Women's gymnastics is one of the most popular events of the Olympic Games. The world is charmed by the grace and strength displayed by the young athletes. One man, Bela Karolyi, revolutionized this sport and turned it into what it has become today.

Bela Karolyi, born and educated in Onesti, Romania, began his gymnastics coaching career in the late 1960's. Karolyi noticed one young girl among the many in his class that exhibited extraordinary potential. For the following nine years, he singled this girl out and focused most of his attention on her. Through his tutelage and personal methods Nadia Comaneci became world renowned as the first gymnast to score a perfect ten at the 1976 Olympic Games in Montreal at the age of fourteen. Upon their return to Romania, Karolyi became disgruntled with the Communist Party's attempts to centralize the athletic programs and move his national team to Bucharest.

 

In 1981, while on tour with the Romanian gymnastics team, Karolyi defected to the United States, bringing with him novel and unorthodox methods of coaching. After finding the necessary funding, Karolyi opened his own gymnastics training center in Houston, Texas. Young American hopefuls, such as Mary Lou Retton, flocked to Bela in hopes of becoming the next Nadia. The success of Nadia Comaneci has been attributed to the discipline and dedication that Karolyi demanded of her. It was these same principles that enabled Karolyi to revolutionize American gymnastics. "...coach Bela Karolyi, the controversial Romanian defector who over the course of 11 years almost single-handedly built America into an Olympic contender." (1)

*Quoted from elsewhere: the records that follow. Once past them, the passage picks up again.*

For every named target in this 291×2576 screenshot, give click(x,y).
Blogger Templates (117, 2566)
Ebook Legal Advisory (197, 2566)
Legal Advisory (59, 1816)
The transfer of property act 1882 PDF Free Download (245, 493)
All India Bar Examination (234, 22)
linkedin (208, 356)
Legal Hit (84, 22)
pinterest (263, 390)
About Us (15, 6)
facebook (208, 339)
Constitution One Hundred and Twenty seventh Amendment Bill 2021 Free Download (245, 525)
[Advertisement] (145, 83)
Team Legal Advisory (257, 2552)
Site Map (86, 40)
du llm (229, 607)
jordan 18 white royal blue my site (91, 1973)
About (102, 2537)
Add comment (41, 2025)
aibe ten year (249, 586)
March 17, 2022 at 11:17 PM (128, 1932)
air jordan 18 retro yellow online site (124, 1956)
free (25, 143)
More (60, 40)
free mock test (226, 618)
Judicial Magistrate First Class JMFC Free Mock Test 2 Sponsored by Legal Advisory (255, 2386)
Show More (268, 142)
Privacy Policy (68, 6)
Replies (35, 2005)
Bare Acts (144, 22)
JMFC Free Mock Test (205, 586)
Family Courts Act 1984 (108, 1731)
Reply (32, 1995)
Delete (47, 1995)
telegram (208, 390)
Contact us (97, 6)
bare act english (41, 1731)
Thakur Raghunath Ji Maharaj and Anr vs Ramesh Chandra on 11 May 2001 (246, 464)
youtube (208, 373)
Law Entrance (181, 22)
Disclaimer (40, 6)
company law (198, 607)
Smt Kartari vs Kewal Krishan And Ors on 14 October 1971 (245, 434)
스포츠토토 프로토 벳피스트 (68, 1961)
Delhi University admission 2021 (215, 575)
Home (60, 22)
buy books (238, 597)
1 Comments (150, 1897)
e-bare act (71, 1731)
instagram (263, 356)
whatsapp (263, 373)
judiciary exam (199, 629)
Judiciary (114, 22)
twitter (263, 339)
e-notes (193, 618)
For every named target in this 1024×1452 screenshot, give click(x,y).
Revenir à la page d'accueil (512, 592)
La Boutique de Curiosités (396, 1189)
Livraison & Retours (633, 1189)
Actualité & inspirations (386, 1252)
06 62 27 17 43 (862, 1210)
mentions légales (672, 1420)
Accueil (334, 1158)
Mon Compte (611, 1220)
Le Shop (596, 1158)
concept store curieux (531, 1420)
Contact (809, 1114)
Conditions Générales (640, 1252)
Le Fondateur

Karolyi's techniques differed from all the other gymnastic experts. He believed that training should commence at a very young age and changed the common perception that a female gymnast peaked after the age of eighteen. Repetition of movements was what he saw to be the most important aspect of training. Always on the lookout for a specific body type, Karolyi asserted that this was an essential characteristic for a successful gymnast. Often referred to as a dictator, Karolyi vigilantly monitored his athletes daily regimens, from ensuring the proper amount of sleep to accounting for every calorie ingested. These methods have been adopted by gymnastics coaches all over the world. Although Bela Karolyi has been called many names, his contribution to the gymnastic world is irrefutable.

 

1. Adler, Jerry and Starr, Mark. "Flying High Now", NEWSWEEK. Aug. 10, 1992, p.20-25.